Do You Really Want To Hurt Me?

Jul 17, 2004 05:55

My mother left for the yearly trip to Wichita, Kansas yesterday morning.  I felt so bad seeing her leave, because this is the first time in about 7 years that I did not go on the trip with her.  Every other time, we would pack up the car and make a two day journey out of it, enjoying the drive almost as much as enjoying the vacation itself.

This year, the family (my mother’s side of the family, including her parents, her brother and his family, her aunt, and my brother) decided to rent a houseboat in Arkansas for the family vacation.  It sounded great.  Arrive Monday afternoon, board the boat, and don’t get off until Friday morning.

I decided not to go.

I chose not to go because I am enrolled in this Far Eastern Art class, which meets twice a week, and this coming week would be our ninth (of ten) week.  Every meeting that we miss hurts our overall grade, and I knew that if I skipped the lectures it would hurt me come exam time.

Really though, I didn’t want to be trapped on a boat for four nights with nothing to do.  I found out that two of my cousins weren’t going to go, and I didn’t really want to be bored by listening to the adults talk all the time.  And there’s only so much of the water that I can take.

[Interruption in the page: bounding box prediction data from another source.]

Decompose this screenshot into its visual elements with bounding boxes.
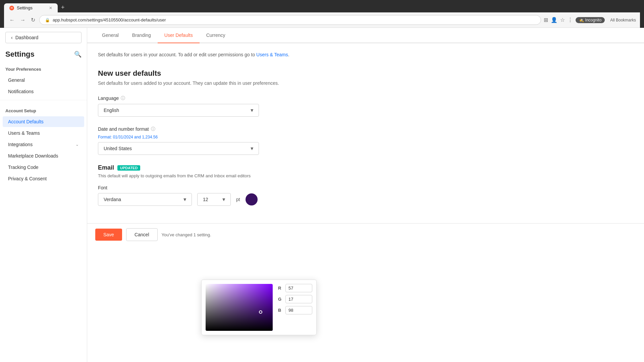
sidebar-item-privacy-consent[interactable]: Privacy & Consent — [3, 173, 84, 184]
save-button[interactable]: Save — [95, 229, 122, 241]
date-format-info-icon[interactable]: ⓘ — [151, 126, 155, 132]
account-setup-label: Account Setup — [0, 103, 87, 116]
email-label-row: Email UPDATED — [98, 164, 378, 171]
users-teams-link[interactable]: Users & Teams — [256, 52, 288, 57]
color-swatch-button[interactable] — [246, 193, 258, 205]
color-g-label: G — [278, 297, 283, 302]
sidebar-item-users-teams[interactable]: Users & Teams — [3, 128, 84, 138]
color-r-row: R — [278, 284, 312, 292]
section-subtitle: Set defaults for users added to your acc… — [98, 80, 378, 86]
color-gradient — [206, 284, 273, 331]
sidebar-item-integrations[interactable]: Integrations ⌄ — [3, 139, 84, 150]
tab-close-icon[interactable]: ✕ — [49, 6, 52, 10]
tab-general[interactable]: General — [95, 28, 125, 43]
email-label: Email — [98, 164, 114, 171]
updated-badge: UPDATED — [117, 165, 140, 171]
color-picker-popup: R G B — [201, 280, 317, 335]
sidebar: ‹ Dashboard Settings 🔍 Your Preferences … — [0, 28, 87, 362]
content-area: Set defaults for users in your account. … — [87, 43, 389, 223]
sidebar-item-marketplace-downloads[interactable]: Marketplace Downloads — [3, 150, 84, 161]
forward-button[interactable]: → — [19, 16, 27, 24]
tab-user-defaults[interactable]: User Defaults — [158, 28, 200, 43]
language-field-group: Language ⓘ English Spanish French German… — [98, 95, 378, 117]
font-select[interactable]: Verdana Arial Times New Roman Georgia — [98, 193, 192, 206]
language-label: Language ⓘ — [98, 95, 378, 101]
color-dark-overlay — [206, 284, 273, 331]
changed-text: You've changed 1 setting. — [162, 232, 211, 237]
bookmarks-label: All Bookmarks — [610, 18, 636, 22]
color-b-row: B — [278, 306, 312, 314]
sidebar-title: Settings 🔍 — [0, 47, 87, 61]
bookmark-icon[interactable]: ☆ — [560, 17, 565, 23]
font-dropdown-wrapper: Verdana Arial Times New Roman Georgia ▼ — [98, 193, 192, 206]
language-info-icon[interactable]: ⓘ — [121, 95, 125, 101]
lock-icon: 🔒 — [45, 18, 50, 22]
color-b-input[interactable] — [285, 306, 312, 314]
date-format-field-group: Date and number format ⓘ Format: 01/31/2… — [98, 126, 378, 155]
section-title: New user defaults — [98, 69, 378, 78]
color-fields: R G B — [278, 284, 312, 314]
color-picker-dot[interactable] — [259, 310, 262, 314]
bottom-bar: Save Cancel You've changed 1 setting. — [87, 223, 644, 246]
color-g-input[interactable] — [285, 295, 312, 303]
chevron-left-icon: ‹ — [11, 35, 13, 40]
sidebar-item-account-defaults[interactable]: Account Defaults — [3, 116, 84, 127]
font-size-select[interactable]: 10 11 12 14 16 — [197, 193, 231, 206]
more-icon[interactable]: ⋮ — [568, 17, 573, 23]
sidebar-item-tracking-code[interactable]: Tracking Code — [3, 162, 84, 173]
email-description: This default will apply to outgoing emai… — [98, 173, 378, 178]
tabs-bar: General Branding User Defaults Currency — [87, 28, 644, 43]
font-size-dropdown-wrapper: 10 11 12 14 16 ▼ — [197, 193, 231, 206]
tab-label: Settings — [17, 5, 33, 10]
address-bar[interactable]: 🔒 app.hubspot.com/settings/45105500/acco… — [39, 15, 541, 25]
language-select[interactable]: English Spanish French German — [98, 104, 259, 117]
incognito-icon: 🕵 — [579, 18, 584, 22]
pt-label: pt — [236, 197, 240, 202]
font-label: Font — [98, 185, 378, 190]
incognito-label: Incognito — [585, 18, 602, 22]
active-tab[interactable]: H Settings ✕ — [4, 3, 58, 12]
sidebar-item-general[interactable]: General — [3, 75, 84, 85]
tab-branding[interactable]: Branding — [125, 28, 158, 43]
your-preferences-label: Your Preferences — [0, 61, 87, 74]
font-field-group: Font Verdana Arial Times New Roman Georg… — [98, 185, 378, 206]
email-section: Email UPDATED This default will apply to… — [98, 164, 378, 206]
date-format-dropdown-wrapper: United States United Kingdom Europe ▼ — [98, 142, 259, 155]
color-r-input[interactable] — [285, 284, 312, 292]
search-button[interactable]: 🔍 — [74, 51, 82, 58]
dashboard-label: Dashboard — [15, 35, 39, 40]
tab-currency[interactable]: Currency — [200, 28, 232, 43]
extensions-icon[interactable]: ⊞ — [544, 17, 548, 23]
expand-icon: ⌄ — [75, 142, 79, 147]
main-content: General Branding User Defaults Currency … — [87, 28, 644, 362]
date-format-select[interactable]: United States United Kingdom Europe — [98, 142, 259, 155]
color-r-label: R — [278, 286, 283, 291]
refresh-button[interactable]: ↻ — [30, 15, 37, 24]
sidebar-item-notifications[interactable]: Notifications — [3, 86, 84, 97]
back-button[interactable]: ← — [8, 16, 16, 24]
date-format-hint: Format: 01/31/2024 and 1,234.56 — [98, 135, 378, 139]
page-description: Set defaults for users in your account. … — [98, 51, 378, 58]
color-canvas[interactable] — [206, 284, 273, 331]
profile-icon[interactable]: 👤 — [551, 17, 557, 23]
color-b-label: B — [278, 308, 283, 313]
date-format-label: Date and number format ⓘ — [98, 126, 378, 132]
new-tab-button[interactable]: + — [58, 3, 67, 12]
dashboard-button[interactable]: ‹ Dashboard — [5, 32, 82, 43]
tab-favicon: H — [9, 6, 14, 10]
url-text: app.hubspot.com/settings/45105500/accoun… — [53, 17, 166, 22]
cancel-button[interactable]: Cancel — [126, 228, 158, 241]
language-dropdown-wrapper: English Spanish French German ▼ — [98, 104, 259, 117]
font-row: Verdana Arial Times New Roman Georgia ▼ … — [98, 193, 378, 206]
incognito-badge: 🕵 Incognito — [576, 17, 605, 23]
color-g-row: G — [278, 295, 312, 303]
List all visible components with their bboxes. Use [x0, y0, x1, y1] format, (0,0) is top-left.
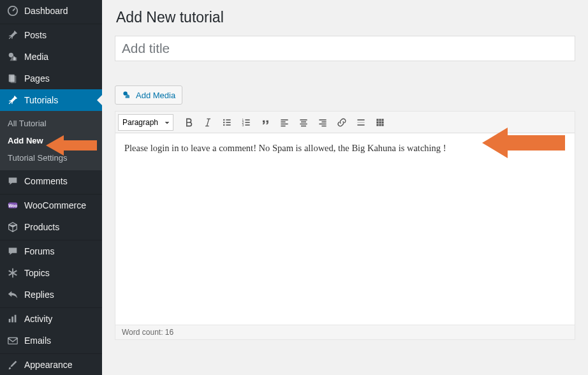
sidebar-item-media[interactable]: Media: [0, 46, 102, 68]
sidebar-item-appearance[interactable]: Appearance: [0, 354, 102, 375]
svg-rect-37: [357, 124, 364, 126]
sidebar-item-forums[interactable]: Forums: [0, 240, 102, 262]
svg-rect-45: [379, 124, 381, 126]
read-more-button[interactable]: [352, 114, 370, 131]
bold-button[interactable]: [180, 114, 198, 131]
svg-text:3: 3: [242, 123, 244, 126]
format-select[interactable]: Paragraph: [118, 114, 173, 131]
sidebar-item-topics[interactable]: Topics: [0, 262, 102, 284]
align-center-button[interactable]: [295, 114, 312, 131]
content-editor: Paragraph 123 Please login in to leave a…: [115, 111, 575, 340]
word-count-status: Word count: 16: [115, 325, 575, 339]
align-right-button[interactable]: [314, 114, 332, 131]
svg-rect-39: [379, 119, 381, 121]
toolbar-toggle-button[interactable]: [371, 114, 389, 131]
svg-rect-32: [321, 121, 326, 122]
bullet-list-button[interactable]: [218, 114, 236, 131]
svg-rect-43: [381, 121, 383, 123]
svg-rect-31: [319, 119, 326, 121]
svg-point-11: [223, 119, 224, 120]
reply-icon: [6, 288, 19, 301]
svg-rect-29: [300, 123, 307, 124]
activity-icon: [6, 312, 19, 325]
sidebar-item-label: Posts: [24, 30, 47, 40]
add-media-button[interactable]: Add Media: [115, 85, 182, 105]
svg-rect-27: [300, 119, 307, 121]
sidebar-item-label: Activity: [24, 314, 52, 324]
svg-rect-22: [245, 124, 249, 126]
svg-rect-20: [245, 119, 249, 121]
media-icon: [122, 90, 132, 100]
package-icon: [6, 221, 19, 233]
link-button[interactable]: [333, 114, 351, 131]
sidebar-item-posts[interactable]: Posts: [0, 24, 102, 46]
comment-icon: [6, 175, 19, 188]
italic-button[interactable]: [199, 114, 217, 131]
svg-rect-3: [10, 76, 16, 84]
sidebar-item-pages[interactable]: Pages: [0, 68, 102, 89]
editor-toolbar: Paragraph 123: [115, 112, 575, 133]
svg-rect-40: [381, 119, 383, 121]
editor-body[interactable]: Please login in to leave a comment! No S…: [115, 133, 575, 325]
dashboard-icon: [6, 4, 19, 17]
add-media-label: Add Media: [136, 91, 175, 100]
woocommerce-icon: Woo: [6, 199, 19, 212]
svg-rect-24: [281, 121, 285, 122]
comment-icon: [6, 245, 19, 258]
sidebar-item-tutorials[interactable]: Tutorials: [0, 89, 102, 111]
sidebar-item-dashboard[interactable]: Dashboard: [0, 0, 102, 22]
svg-rect-35: [357, 119, 364, 121]
sidebar-item-woocommerce[interactable]: Woo WooCommerce: [0, 195, 102, 216]
submenu-item-add-new[interactable]: Add New: [0, 132, 102, 149]
sidebar-item-activity[interactable]: Activity: [0, 308, 102, 330]
number-list-button[interactable]: 123: [237, 114, 255, 131]
svg-rect-33: [319, 123, 326, 124]
sidebar-item-label: Replies: [24, 290, 54, 300]
sidebar-item-products[interactable]: Products: [0, 216, 102, 238]
media-icon: [6, 50, 19, 63]
admin-sidebar: Dashboard Posts Media Pages Tutorials Al…: [0, 0, 102, 375]
pages-icon: [6, 72, 19, 85]
pin-icon: [6, 29, 19, 41]
align-left-button[interactable]: [276, 114, 293, 131]
brush-icon: [6, 358, 19, 371]
sidebar-item-label: Topics: [24, 268, 50, 278]
submenu-item-all-tutorials[interactable]: All Tutorial: [0, 115, 102, 132]
svg-rect-28: [301, 121, 306, 122]
main-content: Add New tutorial Add Media Paragraph 123: [102, 0, 588, 375]
tutorials-submenu: All Tutorial Add New Tutorial Settings: [0, 111, 102, 170]
svg-rect-30: [301, 125, 306, 126]
svg-point-1: [9, 53, 13, 57]
svg-point-12: [223, 121, 224, 122]
svg-rect-42: [379, 121, 381, 123]
svg-rect-15: [226, 122, 230, 123]
sidebar-item-label: Media: [24, 52, 48, 62]
svg-text:Woo: Woo: [8, 203, 17, 208]
sidebar-item-label: Forums: [24, 246, 54, 256]
sidebar-item-label: WooCommerce: [24, 200, 86, 210]
svg-rect-26: [281, 125, 285, 126]
sidebar-item-label: Appearance: [24, 360, 73, 370]
sidebar-item-label: Dashboard: [24, 6, 68, 16]
sidebar-item-label: Products: [24, 222, 59, 232]
post-title-input[interactable]: [115, 36, 575, 61]
sidebar-item-label: Comments: [24, 176, 68, 186]
svg-rect-34: [321, 125, 326, 126]
svg-rect-7: [11, 316, 13, 322]
sidebar-item-label: Pages: [24, 73, 50, 84]
svg-rect-21: [245, 122, 249, 123]
submenu-item-tutorial-settings[interactable]: Tutorial Settings: [0, 149, 102, 166]
sidebar-item-comments[interactable]: Comments: [0, 170, 102, 192]
svg-rect-41: [376, 121, 378, 123]
svg-rect-46: [381, 124, 383, 126]
page-title: Add New tutorial: [116, 9, 575, 26]
svg-rect-44: [376, 124, 378, 126]
pin-icon: [6, 94, 19, 107]
sidebar-item-label: Tutorials: [24, 95, 58, 105]
sidebar-item-emails[interactable]: Emails: [0, 330, 102, 351]
sidebar-item-replies[interactable]: Replies: [0, 284, 102, 305]
quote-button[interactable]: [256, 114, 274, 131]
svg-rect-38: [376, 119, 378, 121]
svg-rect-9: [8, 338, 17, 344]
svg-rect-8: [15, 315, 17, 323]
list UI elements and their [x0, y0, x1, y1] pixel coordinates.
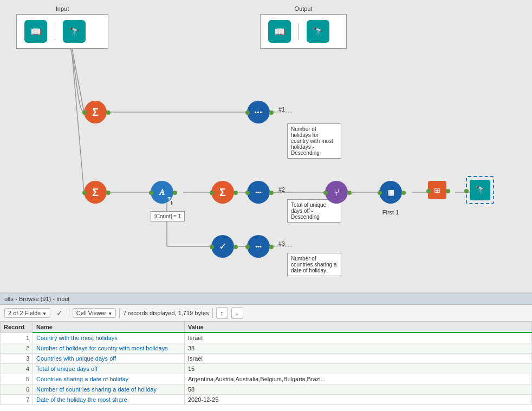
cell-value: Israel [185, 354, 532, 364]
cell-record: 6 [1, 384, 33, 395]
cell-value: 38 [185, 343, 532, 354]
separator3 [212, 308, 213, 318]
union2-node[interactable]: ••• [247, 181, 270, 204]
results-panel: ults - Browse (91) - Input 2 of 2 Fields… [0, 292, 532, 411]
panel-title: ults - Browse (91) - Input [0, 293, 532, 305]
browse-output-node[interactable]: 🔭 [466, 176, 494, 204]
svg-line-2 [72, 54, 84, 192]
conn15 [245, 245, 250, 249]
cell-record: 5 [1, 374, 33, 384]
conn23 [464, 189, 469, 193]
conn12 [269, 191, 274, 195]
table-row[interactable]: 2Number of holidays for country with mos… [1, 343, 532, 354]
col-header-record: Record [1, 322, 33, 333]
conn22 [446, 189, 450, 193]
branch-node[interactable]: ⑂ [325, 181, 348, 204]
conn19 [378, 191, 382, 195]
conn9 [210, 191, 214, 195]
panel-toolbar: 2 of 2 Fields ✓ Cell Viewer 7 records di… [0, 305, 532, 322]
cell-name: Date of the holiday the most share [33, 395, 185, 405]
col-header-name: Name [33, 322, 185, 333]
summarize2-node[interactable]: Σ [84, 181, 107, 204]
conn2 [106, 110, 111, 115]
hash1-label: #1 [278, 106, 285, 113]
conn7 [149, 191, 153, 195]
table-row[interactable]: 6Number of countries sharing a date of h… [1, 384, 532, 395]
cell-value: Argentina,Austria,Australia,Belgium,Bulg… [185, 374, 532, 384]
summarize1-node[interactable]: Σ [84, 101, 107, 123]
cell-value: 15 [185, 364, 532, 374]
cell-name: Countries with unique days off [33, 354, 185, 364]
table-row[interactable]: 5Countries sharing a date of holidayArge… [1, 374, 532, 384]
cell-name: Number of holidays for country with most… [33, 343, 185, 354]
input-binoculars-icon[interactable]: 🔭 [63, 20, 86, 43]
conn1 [82, 110, 87, 115]
conn5 [82, 191, 87, 195]
cell-name: Country with the most holidays [33, 332, 185, 343]
fields-check-button[interactable]: ✓ [54, 307, 66, 319]
conn8 [173, 191, 177, 195]
workflow-canvas: Input 📖 🔭 Output 📖 🔭 Σ ••• #1 Number of … [0, 0, 532, 292]
conn16 [269, 245, 274, 249]
sort-node[interactable]: ▦ [379, 181, 402, 204]
cell-value: Israel [185, 332, 532, 343]
cell-record: 4 [1, 364, 33, 374]
data-table[interactable]: Record Name Value 1Country with the most… [0, 322, 532, 411]
svg-line-0 [72, 49, 84, 112]
summarize3-node[interactable]: Σ [211, 181, 234, 204]
fields-dropdown[interactable]: 2 of 2 Fields [4, 308, 50, 318]
sort-desc-button[interactable]: ↓ [231, 307, 243, 319]
input-book-icon[interactable]: 📖 [24, 20, 47, 43]
sort-asc-button[interactable]: ↑ [216, 307, 228, 319]
fields-chevron-down [42, 310, 47, 316]
filter-label: [Count] = 1 [151, 211, 185, 221]
conn11 [245, 191, 250, 195]
cell-name: Total of unique days off [33, 364, 185, 374]
cell-name: Number of countries sharing a date of ho… [33, 384, 185, 395]
input-group: Input 📖 🔭 [16, 5, 108, 49]
table-row[interactable]: 4Total of unique days off15 [1, 364, 532, 374]
input-label: Input [16, 5, 108, 12]
input-box: 📖 🔭 [16, 14, 108, 49]
output-book-icon[interactable]: 📖 [268, 20, 291, 43]
separator1 [69, 308, 69, 318]
conn13 [210, 245, 214, 249]
col-header-value: Value [185, 322, 532, 333]
output-box: 📖 🔭 [260, 14, 347, 49]
conn3 [245, 110, 250, 115]
filter-check-node[interactable]: ✓ [211, 235, 234, 258]
output-binoculars-icon[interactable]: 🔭 [307, 20, 329, 43]
conn18 [347, 191, 352, 195]
hash2-label: #2 [278, 186, 285, 193]
union1-node[interactable]: ••• [247, 101, 270, 123]
table-row[interactable]: 3Countries with unique days offIsrael [1, 354, 532, 364]
cell-value: 2020-12-25 [185, 395, 532, 405]
viewer-chevron [108, 310, 112, 316]
conn10 [233, 191, 238, 195]
output-label: Output [260, 5, 347, 12]
conn17 [323, 191, 328, 195]
cell-record: 1 [1, 332, 33, 343]
conn21 [426, 189, 431, 193]
conn20 [401, 191, 406, 195]
union3-node[interactable]: ••• [247, 235, 270, 258]
viewer-dropdown[interactable]: Cell Viewer [73, 308, 116, 318]
first1-label: First 1 [379, 209, 402, 216]
output-group: Output 📖 🔭 [260, 5, 347, 49]
cell-record: 7 [1, 395, 33, 405]
separator2 [119, 308, 120, 318]
records-info: 7 records displayed, 1,719 bytes [123, 310, 209, 316]
cell-name: Countries sharing a date of holiday [33, 374, 185, 384]
hash3-label: #3 [278, 240, 285, 247]
conn4 [269, 110, 274, 115]
cell-value: 58 [185, 384, 532, 395]
cell-record: 3 [1, 354, 33, 364]
table-row[interactable]: 1Country with the most holidaysIsrael [1, 332, 532, 343]
conn6 [106, 191, 111, 195]
filter-node[interactable]: 𝐴 T f [151, 181, 173, 204]
table-row[interactable]: 7Date of the holiday the most share2020-… [1, 395, 532, 405]
select-cols-node[interactable]: ⊞ [428, 181, 446, 199]
annotation3: Number of countries sharing a date of ho… [287, 253, 341, 276]
cell-record: 2 [1, 343, 33, 354]
conn14 [233, 245, 238, 249]
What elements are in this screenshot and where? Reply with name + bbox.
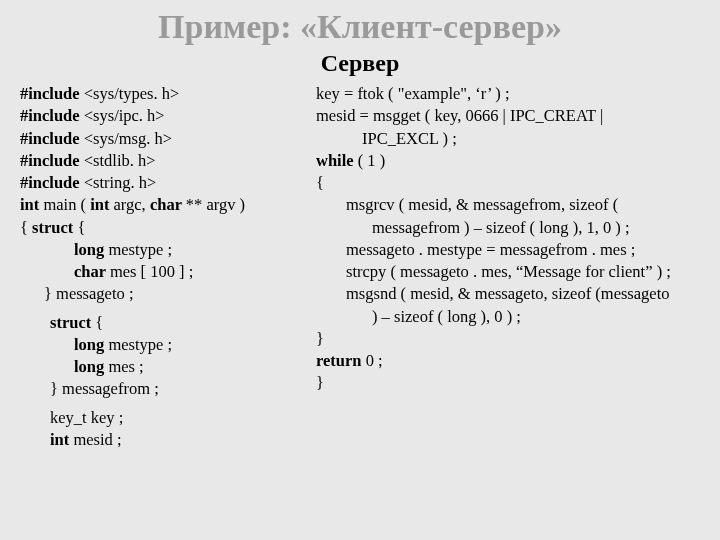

I know that my mom was hurt my by decision not to go, and I’m sure that I’ll regret it, because I have always thoroughly enjoyed our vacations, and it appeared that this would probably be the last one we would be able to take together.  But in the end, I think I made the right decision.  I would rather her to go and have fun than for me to join her and bring her spirits down because I got bored.